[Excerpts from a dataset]
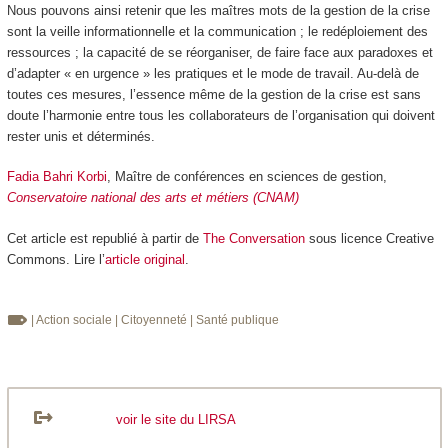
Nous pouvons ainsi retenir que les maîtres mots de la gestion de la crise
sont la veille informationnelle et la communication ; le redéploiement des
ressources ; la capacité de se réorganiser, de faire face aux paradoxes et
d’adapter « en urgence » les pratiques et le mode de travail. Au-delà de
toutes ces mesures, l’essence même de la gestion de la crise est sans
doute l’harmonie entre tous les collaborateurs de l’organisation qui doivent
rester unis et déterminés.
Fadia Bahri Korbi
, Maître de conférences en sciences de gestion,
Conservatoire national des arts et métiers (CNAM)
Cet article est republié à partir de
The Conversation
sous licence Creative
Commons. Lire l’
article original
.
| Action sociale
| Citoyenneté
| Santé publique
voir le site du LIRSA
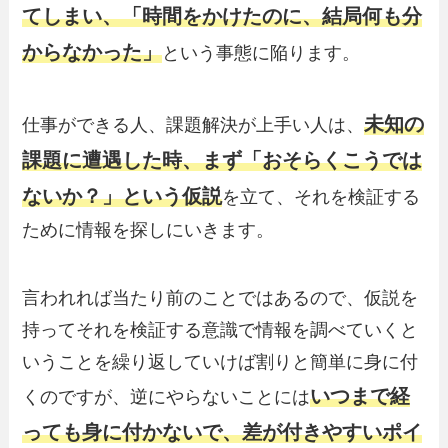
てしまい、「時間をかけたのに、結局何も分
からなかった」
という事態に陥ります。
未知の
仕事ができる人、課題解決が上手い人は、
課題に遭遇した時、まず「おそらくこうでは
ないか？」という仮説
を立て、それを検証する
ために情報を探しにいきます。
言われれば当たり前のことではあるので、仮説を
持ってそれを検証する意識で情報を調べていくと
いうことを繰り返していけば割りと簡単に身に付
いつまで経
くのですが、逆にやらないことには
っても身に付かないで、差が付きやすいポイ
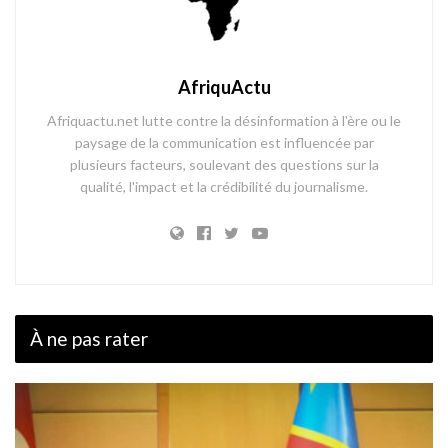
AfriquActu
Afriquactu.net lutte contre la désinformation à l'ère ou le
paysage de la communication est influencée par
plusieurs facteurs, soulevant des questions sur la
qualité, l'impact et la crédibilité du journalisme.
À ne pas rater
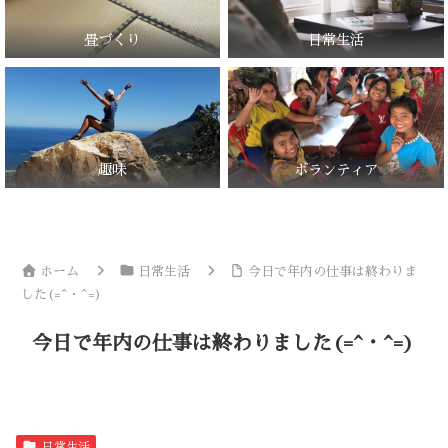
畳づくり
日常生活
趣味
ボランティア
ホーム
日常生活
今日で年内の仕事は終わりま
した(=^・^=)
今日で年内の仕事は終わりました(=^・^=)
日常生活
* * *
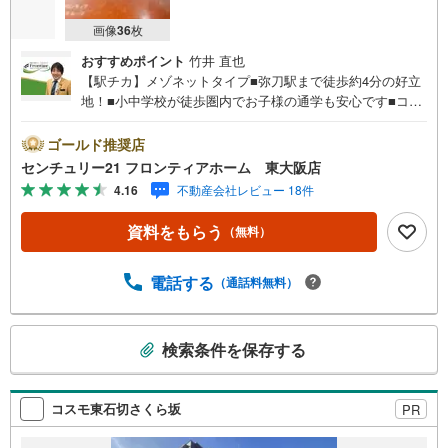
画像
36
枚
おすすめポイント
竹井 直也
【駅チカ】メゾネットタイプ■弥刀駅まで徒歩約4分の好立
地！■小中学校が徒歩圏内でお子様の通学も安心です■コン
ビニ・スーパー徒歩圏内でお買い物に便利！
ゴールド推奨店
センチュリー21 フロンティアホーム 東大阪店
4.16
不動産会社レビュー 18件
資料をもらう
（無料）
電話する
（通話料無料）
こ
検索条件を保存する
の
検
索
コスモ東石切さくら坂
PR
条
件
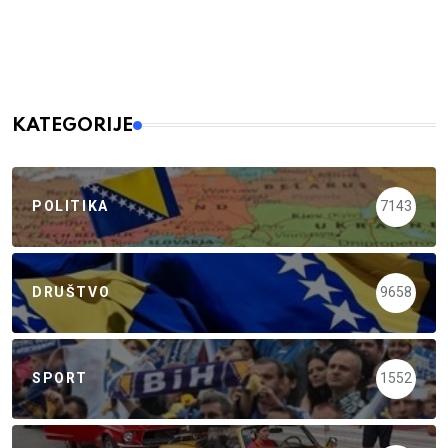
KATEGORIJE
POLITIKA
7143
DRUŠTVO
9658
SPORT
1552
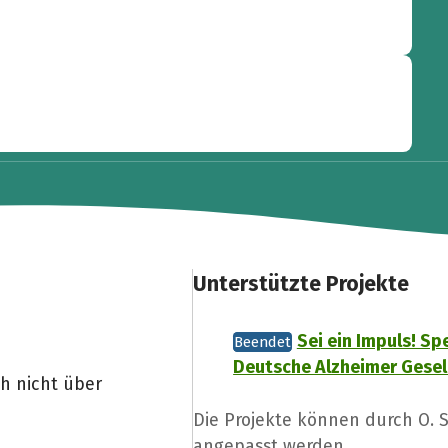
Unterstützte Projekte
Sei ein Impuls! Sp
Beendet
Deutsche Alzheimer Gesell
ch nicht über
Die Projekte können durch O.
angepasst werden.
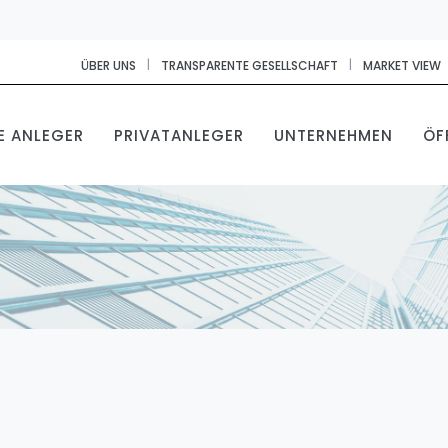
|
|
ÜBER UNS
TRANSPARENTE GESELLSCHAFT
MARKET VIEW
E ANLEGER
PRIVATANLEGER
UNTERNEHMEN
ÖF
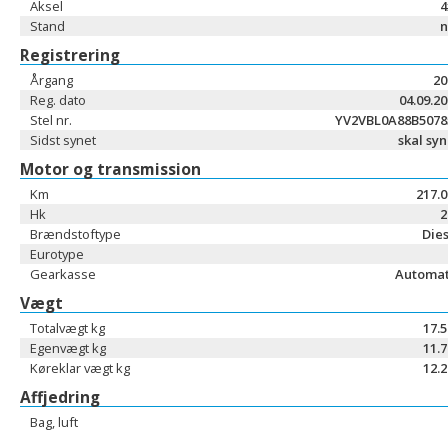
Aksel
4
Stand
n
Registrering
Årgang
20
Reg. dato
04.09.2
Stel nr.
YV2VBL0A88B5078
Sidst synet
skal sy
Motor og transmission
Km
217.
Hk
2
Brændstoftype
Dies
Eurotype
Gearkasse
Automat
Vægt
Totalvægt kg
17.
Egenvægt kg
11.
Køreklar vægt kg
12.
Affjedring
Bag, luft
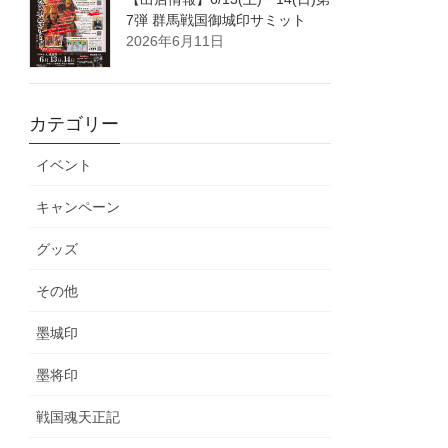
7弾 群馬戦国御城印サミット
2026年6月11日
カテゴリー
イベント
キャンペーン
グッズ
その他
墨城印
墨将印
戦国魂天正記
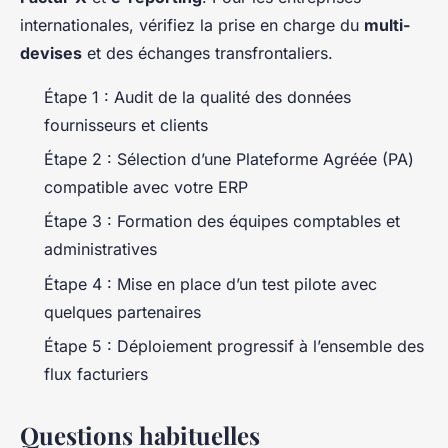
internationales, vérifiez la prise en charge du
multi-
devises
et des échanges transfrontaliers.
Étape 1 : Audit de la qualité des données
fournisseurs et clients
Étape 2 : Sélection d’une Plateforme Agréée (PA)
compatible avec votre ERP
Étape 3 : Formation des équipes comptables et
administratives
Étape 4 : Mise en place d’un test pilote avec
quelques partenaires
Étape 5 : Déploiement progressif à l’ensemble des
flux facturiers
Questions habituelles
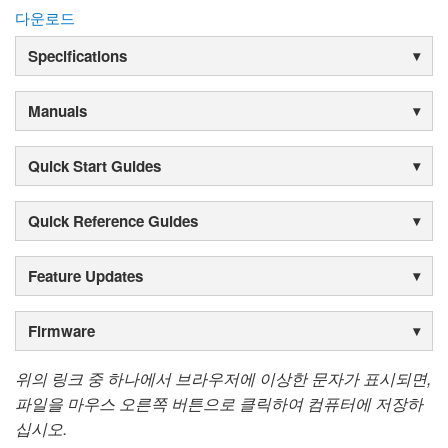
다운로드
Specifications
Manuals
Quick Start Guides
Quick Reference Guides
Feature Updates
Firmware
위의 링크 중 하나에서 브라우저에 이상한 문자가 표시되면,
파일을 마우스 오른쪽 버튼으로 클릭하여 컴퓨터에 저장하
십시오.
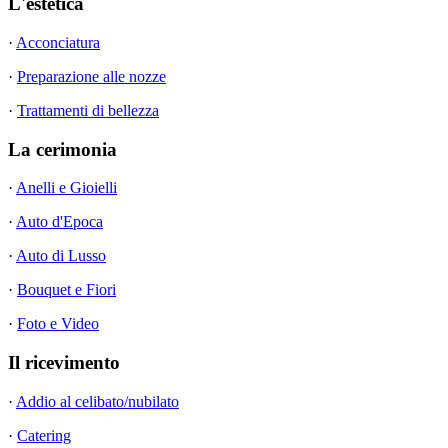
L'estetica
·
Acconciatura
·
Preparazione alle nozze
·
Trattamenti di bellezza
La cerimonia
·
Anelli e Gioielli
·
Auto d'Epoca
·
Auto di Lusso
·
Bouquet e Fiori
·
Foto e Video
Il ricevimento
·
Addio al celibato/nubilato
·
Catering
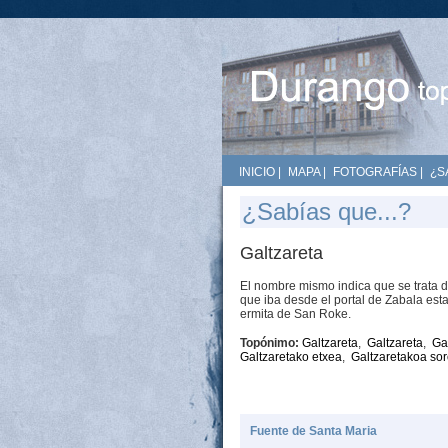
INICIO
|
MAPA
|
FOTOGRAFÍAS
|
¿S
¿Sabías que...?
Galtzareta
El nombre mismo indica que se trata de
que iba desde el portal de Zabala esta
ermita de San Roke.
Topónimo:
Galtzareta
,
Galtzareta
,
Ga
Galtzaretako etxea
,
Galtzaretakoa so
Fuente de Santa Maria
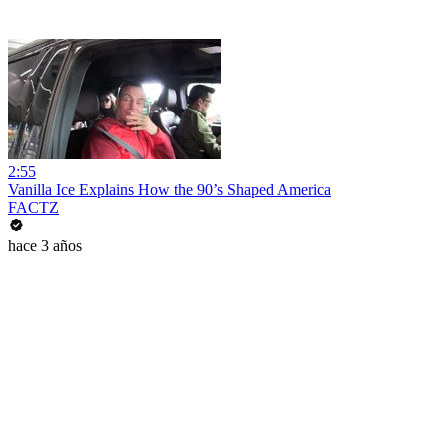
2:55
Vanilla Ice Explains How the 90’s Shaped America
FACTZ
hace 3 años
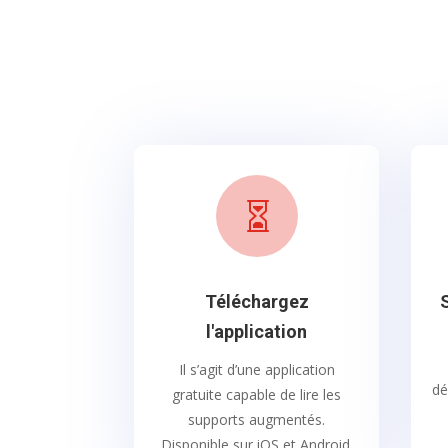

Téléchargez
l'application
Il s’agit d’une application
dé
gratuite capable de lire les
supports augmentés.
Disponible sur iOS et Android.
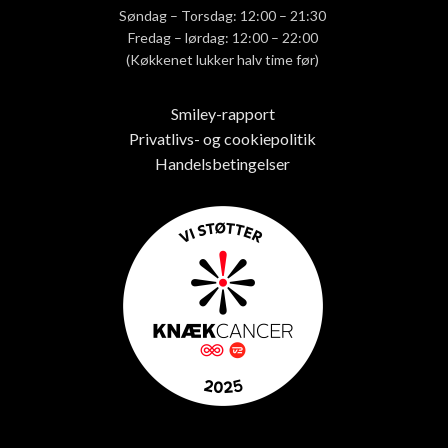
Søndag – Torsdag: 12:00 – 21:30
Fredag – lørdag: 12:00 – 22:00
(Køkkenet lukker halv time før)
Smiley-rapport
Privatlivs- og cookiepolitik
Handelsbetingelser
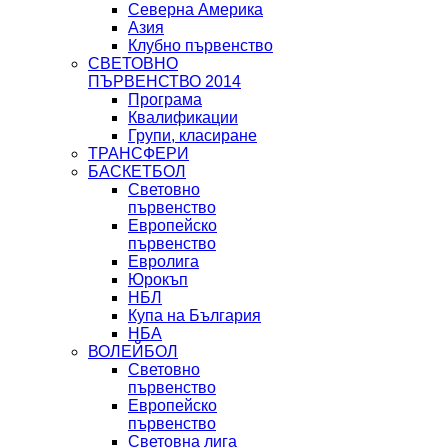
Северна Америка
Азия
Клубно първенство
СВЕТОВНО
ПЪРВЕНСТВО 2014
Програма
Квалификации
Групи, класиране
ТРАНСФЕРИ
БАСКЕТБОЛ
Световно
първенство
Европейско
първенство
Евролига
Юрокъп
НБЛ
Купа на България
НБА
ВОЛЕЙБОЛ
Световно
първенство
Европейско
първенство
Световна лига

• Your goal
Find the word "gestion" in the records. Copy every line it appears in.

• The answer
Nous pouvons ainsi retenir que les maîtres mots de la gestion de la crise
toutes ces mesures, l’essence même de la gestion de la crise est sans
, Maître de conférences en sciences de gestion,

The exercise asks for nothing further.